The significance of the study is that it for the first time reports on the favorable effects of opioid receptor agonists (morphine and buprenorphine), used in the therapeutic dose range, on the skeletal system in female rats, especially in conditions of estrogen deficiency. Results of the study, indicating the improvement in bone mechanical properties and mineralization by the opioid analgesics, support and provide the experimental background for the isolated so far observations made in female patients indicating some positive skeletal effects of opioids on bone (Vestergaard et al. 2012; Lee et al. 2013). Based on the results of the present study, it seems likely that opioids also in humans may not only not damage the skeletal system but also exert some direct favorable effects, which are counteracted by indirect detrimental ones. This seems to be important in the light of numerous, both reasonable and unfounded, concerns over the use of the opioid analgesics in the long-term therapy of pain.

The limitation of the study is that it concerns the experimental conditions in rats only and does not provide the data on the bone microstructure. Moreover, since the three drugs differently affecting opioid receptors were investigated at one dose each, and there was one duration (4 weeks) of drug administration, results of the study do not exclude the possibility of unfavorable skeletal effects of opioids used in larger doses and for longer duration. It is also possible that the beneficial effects of opioid analgesic drugs may be limited to females. Taken together, the study may be treated as preliminary one.

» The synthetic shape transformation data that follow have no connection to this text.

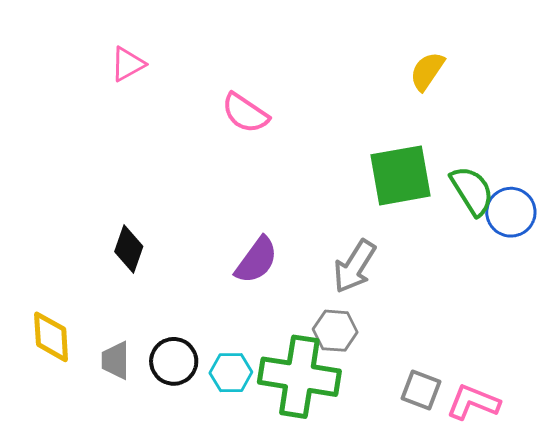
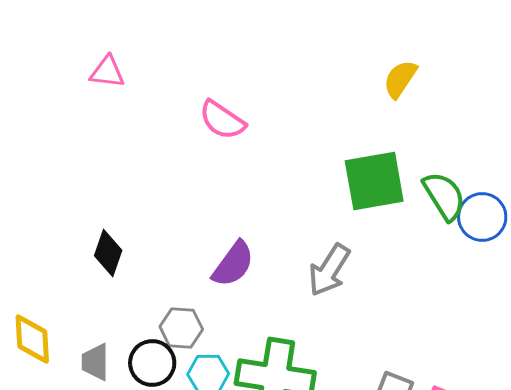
pink triangle: (128, 64) -> (107, 72), turned 36
gray hexagon: (335, 331) -> (181, 328), moved

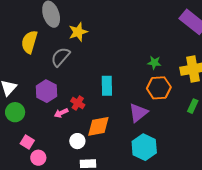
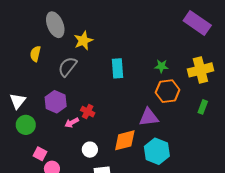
yellow semicircle: (29, 42) -> (35, 54), size x0.7
cyan rectangle: (107, 86) -> (117, 68), moved
purple triangle: (138, 113) -> (149, 117), turned 35
orange diamond: (98, 126) -> (125, 140), moved

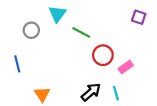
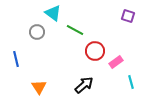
cyan triangle: (57, 14) -> (53, 13), turned -30
gray circle: (31, 30) -> (37, 32), moved
cyan line: (116, 93) -> (131, 82), moved

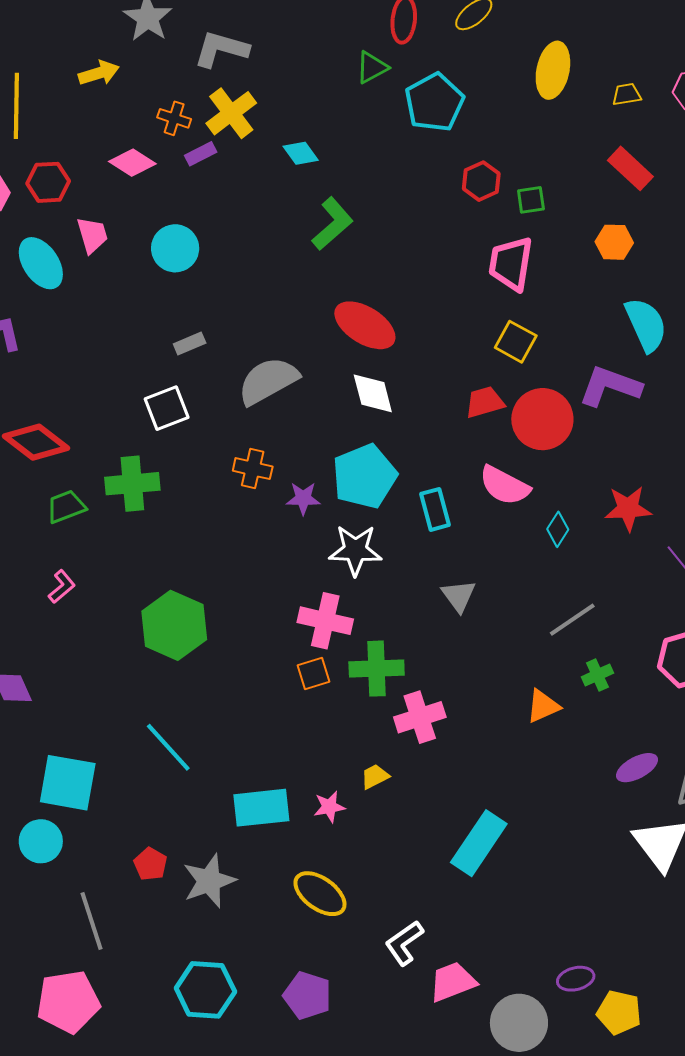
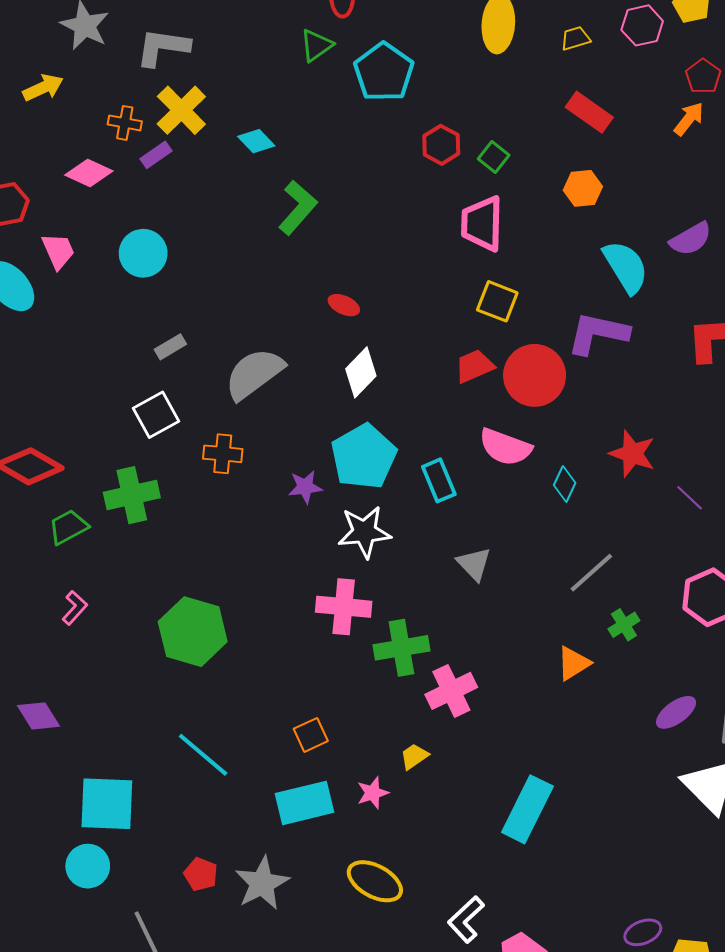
green square: (531, 200) -> (494, 157), turned -36
red ellipse: (365, 325) -> (344, 305), size x0.5
white diamond: (373, 393) -> (361, 372), turned 66
orange cross: (253, 469) -> (223, 454), moved
red star: (628, 508) -> (632, 454), turned 30
orange square: (313, 674) -> (311, 735), moved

In conclusion, results of the present study confirmed the role of opioid receptors in the regulation of bone remodeling processes and demonstrated, in experimental conditions, that the use of opioid analgesics at moderate doses may have beneficial effects on the skeletal system, especially in estrogen deficiency. Since the favorable opioid effects were demonstrated in female rats, and some positive skeletal effects were reported in female patients, it seems interesting to answer the question whether the effects of opioid analgesics on the skeletal system depend on sex.